(Saved data entries)
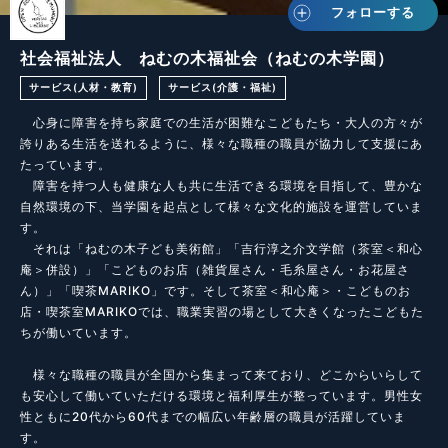
フォローする
社会福祉法人 ねむの木福祉会（ねむの木学園）
サービス(人材・教育)
サービス(介護・福祉)
　心身に障害を持ち家庭での生活が困難なこどもたち・大人の方々が
誇りある生活を送れるように、様々な職種の職員が協力して支援にあ
たっています。

　障害を持つ人も健康な人も共に生活できる環境を目指して、豊かな
自然環境の下、当学園を起点として様々な文化的施設を運営していま
す。

　それは「ねむの木子ども美術館」「吉行淳之介文学館（茶室＜和心
庵＞併設）」「こどものお店（雑貨屋さん・毛糸屋さん・お花屋さ
ん）」「喫茶MARIKO」です。そして茶室＜和心庵＞・こどものお
店・喫茶室MARIKOでは、職業実習の場として大きくなったこどもた
ちが働いています。

　様々な職種の職員が全国から集まって来ており、どこからいらして
も安心して働いていただける環境と福利厚生が整っています。男性女
性ともに20代から60代までの幅広い年齢層の職員が活躍していま
す。
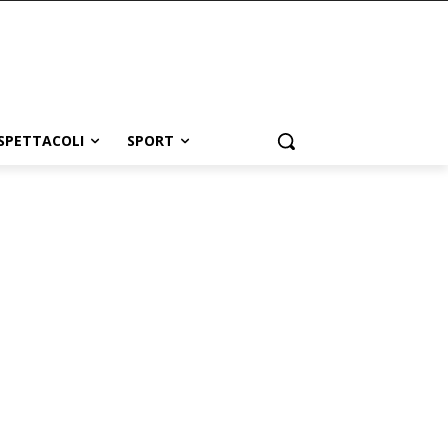
SPETTACOLI
SPORT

ASSIGNMENT: All of the data must be repeated exactly, except for the pictures.

WRITTEN ANSWER:
フォローする
社会福祉法人 ねむの木福祉会（ねむの木学園）
サービス(人材・教育)
サービス(介護・福祉)
　心身に障害を持ち家庭での生活が困難なこどもたち・大人の方々が
誇りある生活を送れるように、様々な職種の職員が協力して支援にあ
たっています。

　障害を持つ人も健康な人も共に生活できる環境を目指して、豊かな
自然環境の下、当学園を起点として様々な文化的施設を運営していま
す。

　それは「ねむの木子ども美術館」「吉行淳之介文学館（茶室＜和心
庵＞併設）」「こどものお店（雑貨屋さん・毛糸屋さん・お花屋さ
ん）」「喫茶MARIKO」です。そして茶室＜和心庵＞・こどものお
店・喫茶室MARIKOでは、職業実習の場として大きくなったこどもた
ちが働いています。

　様々な職種の職員が全国から集まって来ており、どこからいらして
も安心して働いていただける環境と福利厚生が整っています。男性女
性ともに20代から60代までの幅広い年齢層の職員が活躍していま
す。
SPETTACOLI
SPORT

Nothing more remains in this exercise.